● **Task description**: Please report how many lines of the following entries hold the word "checkbox", giving the number alone.

Document understanding data:
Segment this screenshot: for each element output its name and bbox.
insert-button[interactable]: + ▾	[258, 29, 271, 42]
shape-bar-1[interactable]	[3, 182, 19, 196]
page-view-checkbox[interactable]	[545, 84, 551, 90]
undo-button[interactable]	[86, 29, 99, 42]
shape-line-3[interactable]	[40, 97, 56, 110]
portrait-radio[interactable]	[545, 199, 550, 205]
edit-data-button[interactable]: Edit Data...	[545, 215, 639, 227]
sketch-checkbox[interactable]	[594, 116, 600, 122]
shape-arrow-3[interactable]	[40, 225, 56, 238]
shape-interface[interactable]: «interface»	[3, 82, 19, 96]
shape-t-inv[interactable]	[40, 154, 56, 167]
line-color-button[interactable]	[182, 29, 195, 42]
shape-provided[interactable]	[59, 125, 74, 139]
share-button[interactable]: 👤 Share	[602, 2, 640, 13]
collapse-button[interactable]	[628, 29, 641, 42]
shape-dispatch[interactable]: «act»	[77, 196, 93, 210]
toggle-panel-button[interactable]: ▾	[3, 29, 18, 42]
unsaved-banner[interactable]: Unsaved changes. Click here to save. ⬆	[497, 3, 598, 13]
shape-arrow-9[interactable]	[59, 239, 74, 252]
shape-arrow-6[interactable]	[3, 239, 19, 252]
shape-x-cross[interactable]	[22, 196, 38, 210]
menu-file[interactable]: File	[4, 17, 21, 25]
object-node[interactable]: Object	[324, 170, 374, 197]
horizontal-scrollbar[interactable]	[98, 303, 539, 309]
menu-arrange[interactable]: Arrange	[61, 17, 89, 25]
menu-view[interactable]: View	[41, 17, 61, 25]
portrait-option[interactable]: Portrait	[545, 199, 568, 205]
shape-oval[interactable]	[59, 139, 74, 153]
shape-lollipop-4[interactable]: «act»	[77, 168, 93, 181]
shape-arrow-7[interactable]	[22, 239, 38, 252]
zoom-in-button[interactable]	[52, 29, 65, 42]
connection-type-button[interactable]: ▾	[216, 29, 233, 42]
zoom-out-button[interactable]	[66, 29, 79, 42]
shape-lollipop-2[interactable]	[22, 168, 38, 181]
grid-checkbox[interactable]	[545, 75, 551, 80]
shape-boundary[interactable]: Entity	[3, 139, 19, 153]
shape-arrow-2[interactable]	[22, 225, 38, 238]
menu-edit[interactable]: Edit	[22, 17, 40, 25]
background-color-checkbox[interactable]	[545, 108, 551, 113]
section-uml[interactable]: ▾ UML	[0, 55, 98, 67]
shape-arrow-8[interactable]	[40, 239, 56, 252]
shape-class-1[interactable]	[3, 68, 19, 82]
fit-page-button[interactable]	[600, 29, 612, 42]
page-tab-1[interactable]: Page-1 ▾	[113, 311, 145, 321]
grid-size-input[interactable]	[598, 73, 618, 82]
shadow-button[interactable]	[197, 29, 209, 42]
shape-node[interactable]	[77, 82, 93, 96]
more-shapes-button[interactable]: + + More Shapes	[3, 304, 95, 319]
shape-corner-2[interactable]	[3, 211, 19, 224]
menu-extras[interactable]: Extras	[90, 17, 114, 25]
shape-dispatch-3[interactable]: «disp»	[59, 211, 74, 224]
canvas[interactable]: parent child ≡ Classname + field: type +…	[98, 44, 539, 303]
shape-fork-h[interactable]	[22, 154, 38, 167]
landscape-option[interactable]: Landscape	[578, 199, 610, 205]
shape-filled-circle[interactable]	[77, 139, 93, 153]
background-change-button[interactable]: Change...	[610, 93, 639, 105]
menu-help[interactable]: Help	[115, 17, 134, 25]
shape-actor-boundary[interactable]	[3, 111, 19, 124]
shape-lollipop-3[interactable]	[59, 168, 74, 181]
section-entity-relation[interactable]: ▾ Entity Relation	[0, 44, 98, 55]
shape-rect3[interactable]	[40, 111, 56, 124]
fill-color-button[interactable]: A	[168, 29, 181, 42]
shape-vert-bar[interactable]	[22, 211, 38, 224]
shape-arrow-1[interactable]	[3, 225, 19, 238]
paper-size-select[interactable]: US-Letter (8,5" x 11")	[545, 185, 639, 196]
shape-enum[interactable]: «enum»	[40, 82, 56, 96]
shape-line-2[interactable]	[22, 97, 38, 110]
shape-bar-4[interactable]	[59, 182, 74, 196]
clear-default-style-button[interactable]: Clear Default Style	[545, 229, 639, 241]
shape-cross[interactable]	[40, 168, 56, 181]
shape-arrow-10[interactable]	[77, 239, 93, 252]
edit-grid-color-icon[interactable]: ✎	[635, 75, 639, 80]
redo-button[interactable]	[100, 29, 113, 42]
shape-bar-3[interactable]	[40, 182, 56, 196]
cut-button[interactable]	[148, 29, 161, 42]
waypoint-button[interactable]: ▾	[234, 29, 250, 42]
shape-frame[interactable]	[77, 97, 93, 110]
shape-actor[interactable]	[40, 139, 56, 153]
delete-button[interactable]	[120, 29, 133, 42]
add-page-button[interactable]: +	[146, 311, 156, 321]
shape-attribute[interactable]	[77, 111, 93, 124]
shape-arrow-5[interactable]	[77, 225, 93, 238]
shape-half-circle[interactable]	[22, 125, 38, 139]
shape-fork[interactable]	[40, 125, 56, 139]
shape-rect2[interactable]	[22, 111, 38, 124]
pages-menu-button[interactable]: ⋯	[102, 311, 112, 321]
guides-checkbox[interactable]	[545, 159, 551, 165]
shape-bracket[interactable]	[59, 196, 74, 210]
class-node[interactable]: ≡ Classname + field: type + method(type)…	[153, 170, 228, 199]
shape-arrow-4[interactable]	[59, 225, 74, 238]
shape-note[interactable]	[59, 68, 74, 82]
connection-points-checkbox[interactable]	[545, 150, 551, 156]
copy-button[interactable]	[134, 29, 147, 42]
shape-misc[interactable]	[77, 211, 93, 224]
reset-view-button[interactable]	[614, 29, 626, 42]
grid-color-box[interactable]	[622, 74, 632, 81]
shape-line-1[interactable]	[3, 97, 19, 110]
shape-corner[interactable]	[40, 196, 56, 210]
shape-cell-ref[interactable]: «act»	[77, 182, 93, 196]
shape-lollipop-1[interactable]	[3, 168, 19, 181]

● **Exercise response**: 6